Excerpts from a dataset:
※
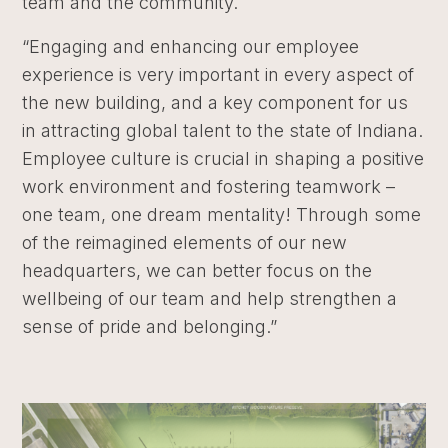
team and the community.
“Engaging and enhancing our employee
experience is very important in every aspect of
the new building, and a key component for us
in attracting global talent to the state of Indiana.
Employee culture is crucial in shaping a positive
work environment and fostering teamwork –
one team, one dream mentality! Through some
of the reimagined elements of our new
headquarters, we can better focus on the
wellbeing of our team and help strengthen a
sense of pride and belonging.”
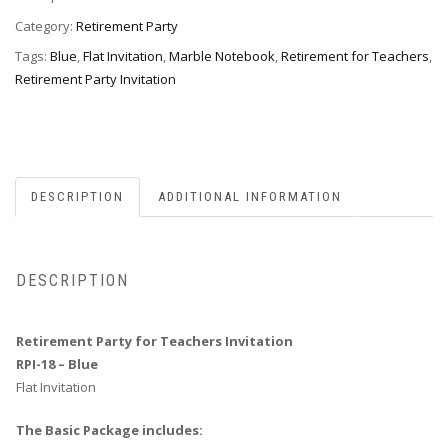
Invitation,
Style
Category:
Retirement Party
RPI-
Tags:
Blue
,
Flat Invitation
,
Marble Notebook
,
Retirement for Teachers
,
18blue
Retirement Party Invitation
quantity
DESCRIPTION
ADDITIONAL INFORMATION
DESCRIPTION
Retirement Party for Teachers Invitation
RPI-18 – Blue
Flat Invitation
The Basic Package includes:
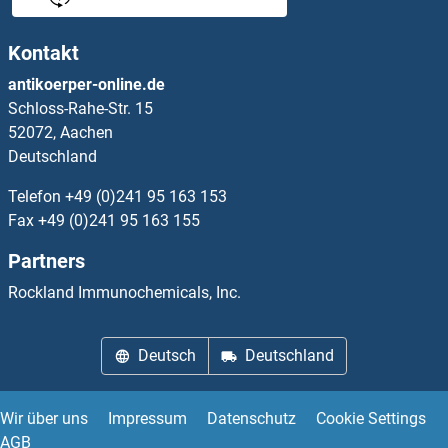
ATR ELISA Kits
Kontakt
ATRIP ELISA Kits
antikoerper-online.de
Schloss-Rahe-Str. 15
ATRNL1 ELISA Kits
52072, Aachen
Deutschland
Atrophin 1 ELISA Kits
Telefon
+49 (0)241 95 163 153
Attractin ELISA Kits
Fax
+49 (0)241 95 163 155
Partners
AUH ELISA Kits
Rockland Immunochemicals, Inc.
Aurora Kinase A ELISA Kits
Deutsch
Deutschland
Aurora Kinase B ELISA Kits
AVPI1 ELISA Kits
Wir über uns
Impressum
Datenschutz
Cookie Settings
AGB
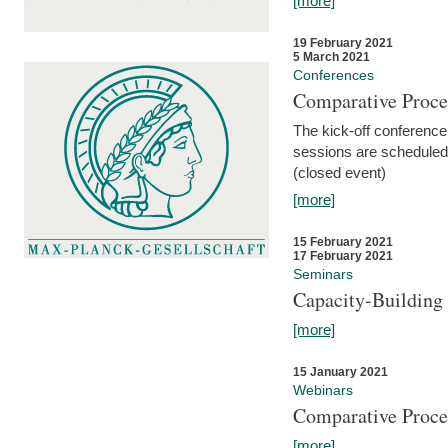
[more]
19 February 2021
5 March 2021
Conferences
Comparative Proce
The kick-off conference 
sessions are scheduled
(closed event)
[more]
15 February 2021
17 February 2021
Seminars
Capacity-Buildin
[more]
15 January 2021
Webinars
Comparative Proce
[more]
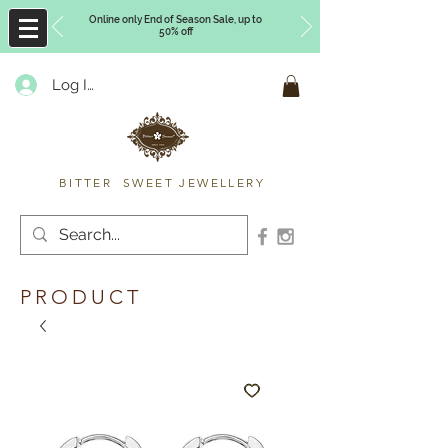
Online only End of Season Sale, up to
50% off
Log In
Timberly Williams
BITTER SWEET JEWELLERY
PRODUCT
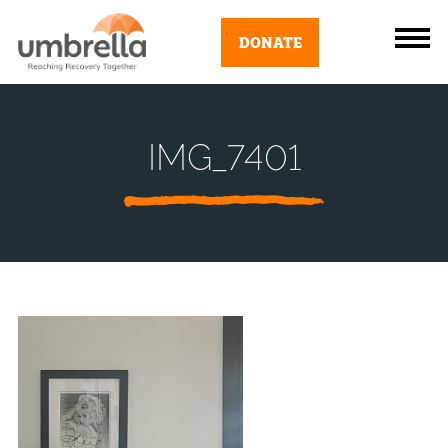
DONATE
IMG_7401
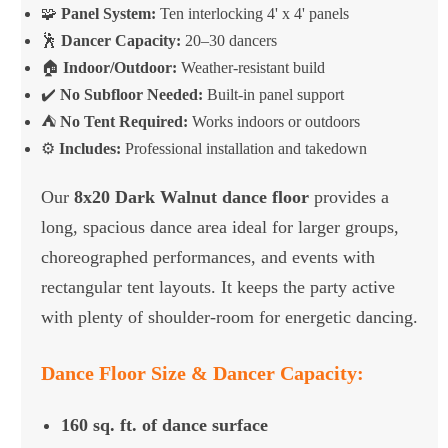
🧩
Panel System:
Ten interlocking 4' x 4' panels
🕺
Dancer Capacity:
20–30 dancers
🏠
Indoor/Outdoor:
Weather-resistant build
✔️
No Subfloor Needed:
Built-in panel support
⛺
No Tent Required:
Works indoors or outdoors
⚙️
Includes:
Professional installation and takedown
Our
8x20 Dark Walnut dance floor
provides a
long, spacious dance area ideal for larger groups,
choreographed performances, and events with
rectangular tent layouts. It keeps the party active
with plenty of shoulder-room for energetic dancing.
Dance Floor Size & Dancer Capacity:
160 sq. ft. of dance surface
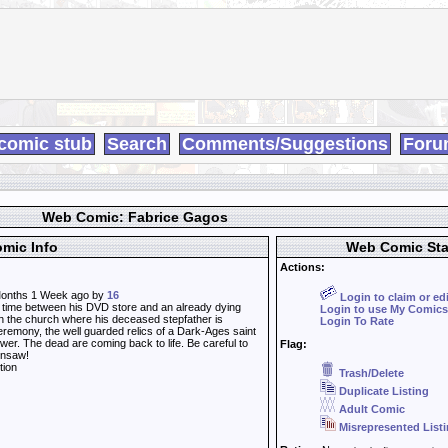
comic stub
Search
Comments/Suggestions
Foru
Web Comic: Fabrice Gagos
mic Info
Web Comic Sta
Actions:
onths 1 Week ago by
16
Login to claim or ed
time between his DVD store and an already dying
Login to use My Comics
n the church where his deceased stepfather is
Login To Rate
eremony, the well guarded relics of a Dark-Ages saint
ower. The dead are coming back to life. Be careful to
Flag:
insaw!
tion
Trash/Delete
Duplicate Listing
Adult Comic
Misrepresented List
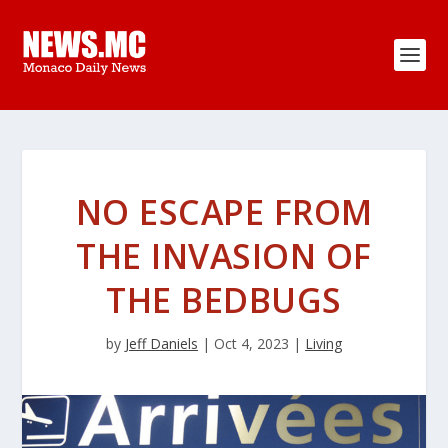
NO ESCAPE FROM
THE INVASION OF
THE BEDBUGS
by
Jeff Daniels
|
Oct 4, 2023
|
Living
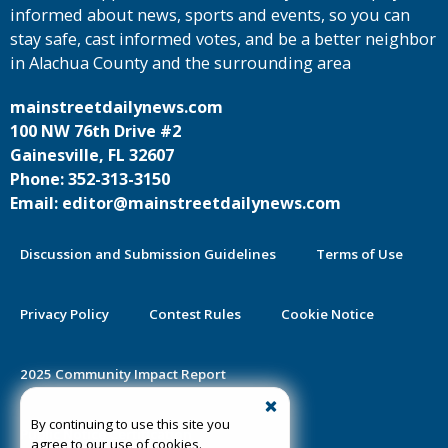
informed about news, sports and events, so you can
stay safe, cast informed votes, and be a better neighbor
in Alachua County and the surrounding area
mainstreetdailynews.com
100 NW 76th Drive #2
Gainesville, FL 32607
Phone: 352-313-3150
Email: editor@mainstreetdailynews.com
Discussion and Submission Guidelines
Terms of Use
Privacy Policy
Contest Rules
Cookie Notice
2025 Community Impact Report
By continuing to use this site you
Public Notice Certification
agree to our use of cookies.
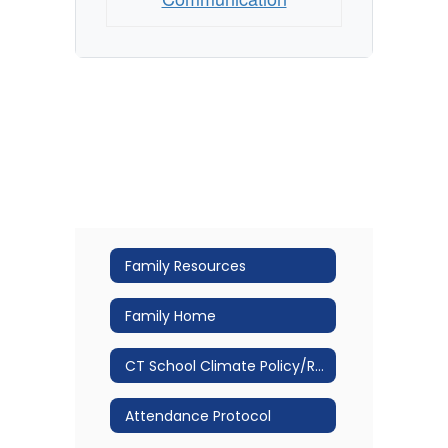
Family Resources
Family Home
CT School Climate Policy/Restorative Practice
Attendance Protocol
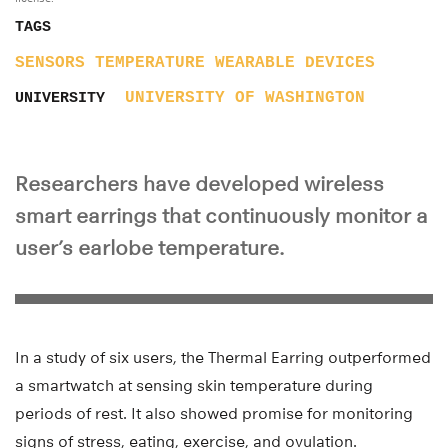
TAGS
SENSORS
TEMPERATURE
WEARABLE DEVICES
UNIVERSITY OF WASHINGTON
UNIVERSITY
Researchers have developed wireless
smart earrings that continuously monitor a
user’s earlobe temperature.
In a study of six users, the Thermal Earring outperformed
a smartwatch at sensing skin temperature during
periods of rest. It also showed promise for monitoring
signs of stress, eating, exercise, and ovulation.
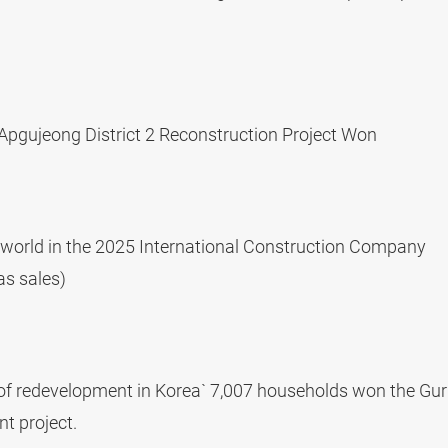
 Apgujeong District 2 Reconstruction Project Won
world in the 2025 International Construction Company
as sales)
y of redevelopment in Korea` 7,007 households won the Gur
t project.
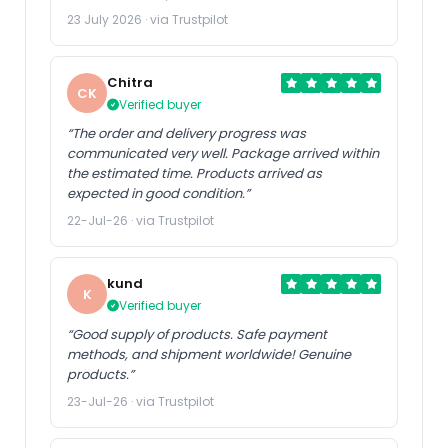
23 July 2026 · via Trustpilot
Chitra
CK
Verified buyer
“The order and delivery progress was
communicated very well. Package arrived within
the estimated time. Products arrived as
expected in good condition.”
22-Jul-26 · via Trustpilot
kund
K
Verified buyer
“Good supply of products. Safe payment
methods, and shipment worldwide! Genuine
products.”
23-Jul-26 · via Trustpilot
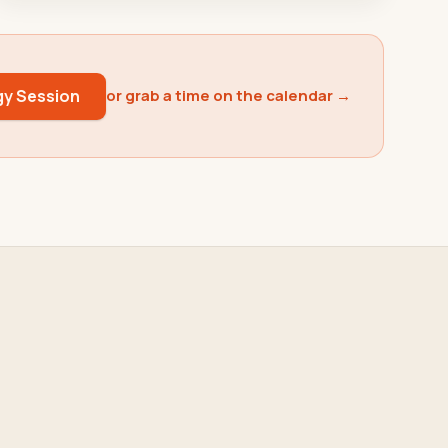
gy Session
or grab a time on the calendar →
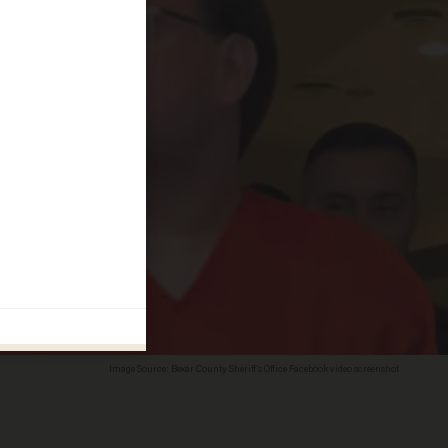
Image Source: Bexar County Sheriff's Office Facebook video screenshot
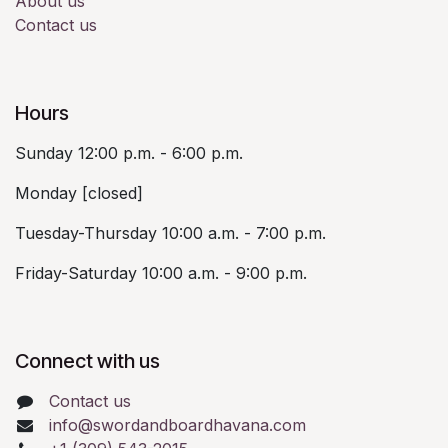
About us
Contact us
Hours
Sunday 12:00 p.m. - 6:00 p.m.
Monday [closed]
Tuesday-Thursday 10:00 a.m. - 7:00 p.m.
Friday-Saturday 10:00 a.m. - 9:00 p.m.
Connect with us
Contact us
info@swordandboardhavana.com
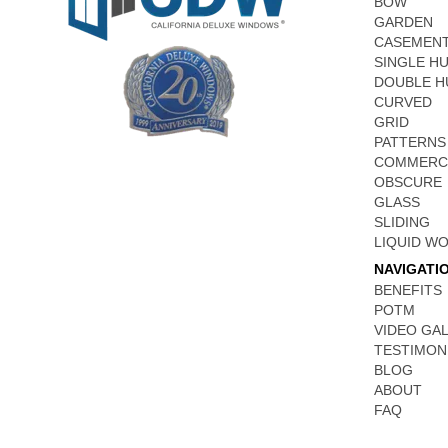
BOW
GARDEN
CASEMEN
SINGLE H
DOUBLE H
CURVED
GRID
PATTERNS
COMMERC
OBSCURE
GLASS
SLIDING
LIQUID W
NAVIGATI
BENEFITS
POTM
VIDEO GA
TESTIMON
BLOG
ABOUT
FAQ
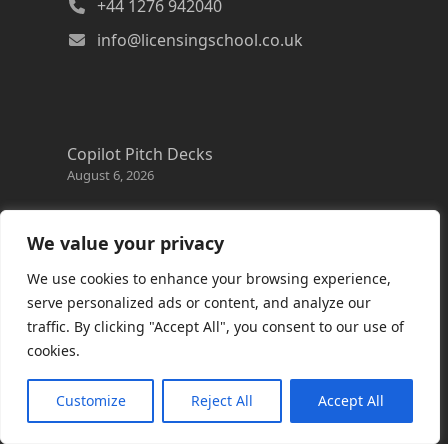
+44 1276 942040
info@licensingschool.co.uk
Copilot Pitch Decks
August 6, 2026
Changes to the Azure Reservation exchange
policy
We value your privacy
August 3, 2026
We use cookies to enhance your browsing experience,
Copilot Credits Guide
serve personalized ads or content, and analyze our
July 30, 2026
traffic. By clicking "Accept All", you consent to our use of
cookies.
New Windows 365 Cloud PC options
July 28, 2026
Customize
Reject All
Accept All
※
▶ _Problem to work on_:
Return the records exactly. Don't carry the pictures over.

▶ _Output below_:
team and the community.
“Engaging and enhancing our employee
experience is very important in every aspect of
the new building, and a key component for us
in attracting global talent to the state of Indiana.
Employee culture is crucial in shaping a positive
work environment and fostering teamwork –
one team, one dream mentality! Through some
of the reimagined elements of our new
headquarters, we can better focus on the
wellbeing of our team and help strengthen a
sense of pride and belonging.”
Invitation,
Style
Category:
Retirement Party
RPI-
Tags:
Blue
,
Flat Invitation
,
Marble Notebook
,
Retirement for Teachers
,
18blue
Retirement Party Invitation
quantity
DESCRIPTION
ADDITIONAL INFORMATION
DESCRIPTION
Retirement Party for Teachers Invitation
RPI-18 – Blue
Flat Invitation
The Basic Package includes:
ATR ELISA Kits
Kontakt
ATRIP ELISA Kits
antikoerper-online.de
Schloss-Rahe-Str. 15
ATRNL1 ELISA Kits
52072, Aachen
Deutschland
Atrophin 1 ELISA Kits
Telefon
+49 (0)241 95 163 153
Attractin ELISA Kits
Fax
+49 (0)241 95 163 155
Partners
AUH ELISA Kits
Rockland Immunochemicals, Inc.
Aurora Kinase A ELISA Kits
Deutsch
Deutschland
Aurora Kinase B ELISA Kits
AVPI1 ELISA Kits
Wir über uns
Impressum
Datenschutz
Cookie Settings
AGB
[more]
19 February 2021
5 March 2021
Conferences
Comparative Proce
The kick-off conference 
sessions are scheduled
(closed event)
[more]
15 February 2021
17 February 2021
Seminars
Capacity-Buildin
[more]
15 January 2021
Webinars
Comparative Proce
[more]
Online only End of Season Sale, up to
50% off
Log In
Timberly Williams
BITTER SWEET JEWELLERY
PRODUCT
DONATE
IMG_7401
🧩
Panel System:
Ten interlocking 4' x 4' panels
🕺
Dancer Capacity:
20–30 dancers
🏠
Indoor/Outdoor:
Weather-resistant build
✔️
No Subfloor Needed:
Built-in panel support
⛺
No Tent Required:
Works indoors or outdoors
⚙️
Includes:
Professional installation and takedown
Our
8x20 Dark Walnut dance floor
provides a
long, spacious dance area ideal for larger groups,
choreographed performances, and events with
rectangular tent layouts. It keeps the party active
with plenty of shoulder-room for energetic dancing.
Dance Floor Size & Dancer Capacity:
160 sq. ft. of dance surface
comic stub
Search
Comments/Suggestions
Foru
Web Comic: Fabrice Gagos
mic Info
Web Comic Sta
Actions:
onths 1 Week ago by
16
Login to claim or ed
time between his DVD store and an already dying
Login to use My Comics
n the church where his deceased stepfather is
Login To Rate
eremony, the well guarded relics of a Dark-Ages saint
ower. The dead are coming back to life. Be careful to
Flag:
insaw!
tion
Trash/Delete
Duplicate Listing
Adult Comic
Misrepresented List
NO ESCAPE FROM
THE INVASION OF
THE BEDBUGS
by
Jeff Daniels
|
Oct 4, 2023
|
Living
informed about news, sports and events, so you can
stay safe, cast informed votes, and be a better neighbor
in Alachua County and the surrounding area
mainstreetdailynews.com
100 NW 76th Drive #2
Gainesville, FL 32607
Phone: 352-313-3150
Email: editor@mainstreetdailynews.com
Discussion and Submission Guidelines
Terms of Use
Privacy Policy
Contest Rules
Cookie Notice
2025 Community Impact Report
By continuing to use this site you
Public Notice Certification
agree to our use of cookies.
Family Resources
Family Home
CT School Climate Policy/Restorative Practice
Attendance Protocol
TAGS
SENSORS
TEMPERATURE
WEARABLE DEVICES
UNIVERSITY OF WASHINGTON
UNIVERSITY
Researchers have developed wireless
smart earrings that continuously monitor a
user’s earlobe temperature.
In a study of six users, the Thermal Earring outperformed
a smartwatch at sensing skin temperature during
periods of rest. It also showed promise for monitoring
signs of stress, eating, exercise, and ovulation.
 Apgujeong District 2 Reconstruction Project Won
world in the 2025 International Construction Company
as sales)
y of redevelopment in Korea` 7,007 households won the Gur
t project.
23 July 2026 · via Trustpilot
Chitra
CK
Verified buyer
“The order and delivery progress was
communicated very well. Package arrived within
the estimated time. Products arrived as
expected in good condition.”
22-Jul-26 · via Trustpilot
kund
K
Verified buyer
“Good supply of products. Safe payment
methods, and shipment worldwide! Genuine
products.”
23-Jul-26 · via Trustpilot
gy Session
or grab a time on the calendar →
Image Source: Bexar County Sheriff's Office Facebook video screenshot
About us
Contact us
Hours
Sunday 12:00 p.m. - 6:00 p.m.
Monday [closed]
Tuesday-Thursday 10:00 a.m. - 7:00 p.m.
Friday-Saturday 10:00 a.m. - 9:00 p.m.
Connect with us
Contact us
info@swordandboardhavana.com
BOW
GARDEN
CASEMEN
SINGLE H
DOUBLE H
CURVED
GRID
PATTERNS
COMMERC
OBSCURE
GLASS
SLIDING
LIQUID W
NAVIGATI
BENEFITS
POTM
VIDEO GA
TESTIMON
BLOG
ABOUT
FAQ
+44 1276 942040
info@licensingschool.co.uk
Copilot Pitch Decks
August 6, 2026
Changes to the Azure Reservation exchange
policy
We value your privacy
August 3, 2026
We use cookies to enhance your browsing experience,
Copilot Credits Guide
serve personalized ads or content, and analyze our
July 30, 2026
traffic. By clicking "Accept All", you consent to our use of
cookies.
New Windows 365 Cloud PC options
July 28, 2026
Customize
Reject All
Accept All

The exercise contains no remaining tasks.